Some of my most gratifying work has been training others – both graduate students and practicing professionals in the principles of public health and injury control and watching them use that information to advance the field.

4. You founded PIPER when you came to CU. What is the mission of the program and what, specifically, are some accomplishments of the program?

Our mission is “To drive evidence-based practice through discovery, translation and workforce development.” As part of building the program, I was able to recruit staff and faculty to work with me to create a strong presence for injury prevention on this campus. I was fortunate to hire four very talented individuals and to engage with other scholars already on the campus.  As I often say when I meet new people, ‘You may not know it yet, but you really are interested in injury prevention.’ It usually gets a laugh and some attention. Once people find out what injury prevention is all about, they often are more interested than they thought they were.

When people stop to think about it, they can usually think of a number of friends and family who have experienced serious or fatal injury. In fact, I ask students to draw their family tree and mark all their relatives who have experienced an injury resulting in death or medical care. Rarely is there someone who does not have at least a few family members to tell about. In my own family, for example, my grandmother died of burn injuries while several ancestors were murdered during the Holocaust, and several others (including me) have experienced less serious injuries -- resulting in sprains and fractures.

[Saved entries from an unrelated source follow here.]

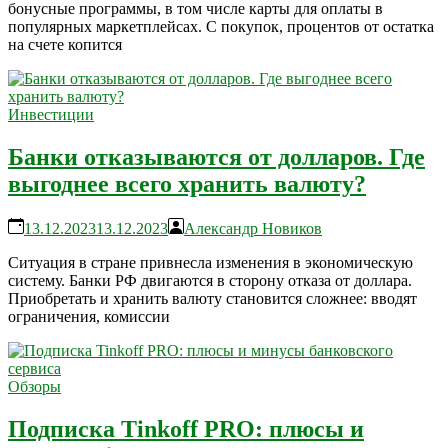
бонусные программы, в том числе карты для оплаты в
популярных маркетплейсах. С покупок, процентов от остатка
на счете копится
Инвестиции
Банки отказываются от долларов. Где
выгоднее всего хранить валюту?
13.12.2023
13.12.2023
Александр Новиков
Ситуация в стране привнесла изменения в экономическую
систему. Банки РФ двигаются в сторону отказа от доллара.
Приобретать и хранить валюту становится сложнее: вводят
ограничения, комиссии
Обзоры
Подписка Tinkoff PRO: плюсы и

We have accomplished a lot in the three years we have been operating as a program. This includes nurturing relationships among interested individuals on campus who are gaining from working together and exchanging ideas as well as seeking and receiving funding for new projects. Our team is working on topics that range from falls in older adults to motor vehicle safety to sports injury to gang violence to dating violence to suicide to prescription drug abuse to poisoning by marijuana to occupational injury.  We are engaging students in this work and connecting with lots of state and local agencies to help them achieve goals in injury prevention – and are learning a lot from their work.

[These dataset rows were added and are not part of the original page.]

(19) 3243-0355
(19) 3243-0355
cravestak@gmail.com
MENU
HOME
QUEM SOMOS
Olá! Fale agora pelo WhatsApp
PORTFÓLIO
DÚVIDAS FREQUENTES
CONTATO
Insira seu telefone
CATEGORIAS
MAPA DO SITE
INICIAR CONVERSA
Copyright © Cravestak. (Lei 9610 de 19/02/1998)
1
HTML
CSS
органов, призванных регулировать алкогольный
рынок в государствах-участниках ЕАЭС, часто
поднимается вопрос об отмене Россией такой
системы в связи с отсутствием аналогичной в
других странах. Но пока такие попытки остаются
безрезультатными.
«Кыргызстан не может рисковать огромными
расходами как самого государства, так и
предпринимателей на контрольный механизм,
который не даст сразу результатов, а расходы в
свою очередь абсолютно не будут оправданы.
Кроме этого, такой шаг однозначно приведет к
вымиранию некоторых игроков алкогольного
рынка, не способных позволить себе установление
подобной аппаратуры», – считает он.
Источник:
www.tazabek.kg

5. You have had a distinguished career. What have been some of the highlights? What about the lowlights?

Highlights have been working with so many bright and eager students who bring both energy and ideas to the task of finding problems and solving them. Also, I have been very committed to bridging the research and practice worlds and to integrating my training in health behavior, policy and epidemiology. Sometimes that means that I am not as expert in anything as I might like, but I can do a bit more boundary spanning as a result.

The lowlights have centered on the fact that injury is still not recognized as a problem in a manner commensurate with its magnitude as a health issue, and the fact that funding is so meager. This is a perpetual problem and, as a result, it can be hard to recruit new talent and to stay positive. I think one of the challenges is convincing younger scholars that all of public health is about social change and that the process takes a long time. We need to take a long-term view and not just carve things up into tiny pieces because it is fundable.

I am unabashedly an idealist and have to remind myself sometimes to not get discouraged by the pace at which change happens. But I also try hard to encourage others to be more idealistic and to have high aspirations and push for more rapid pace of change.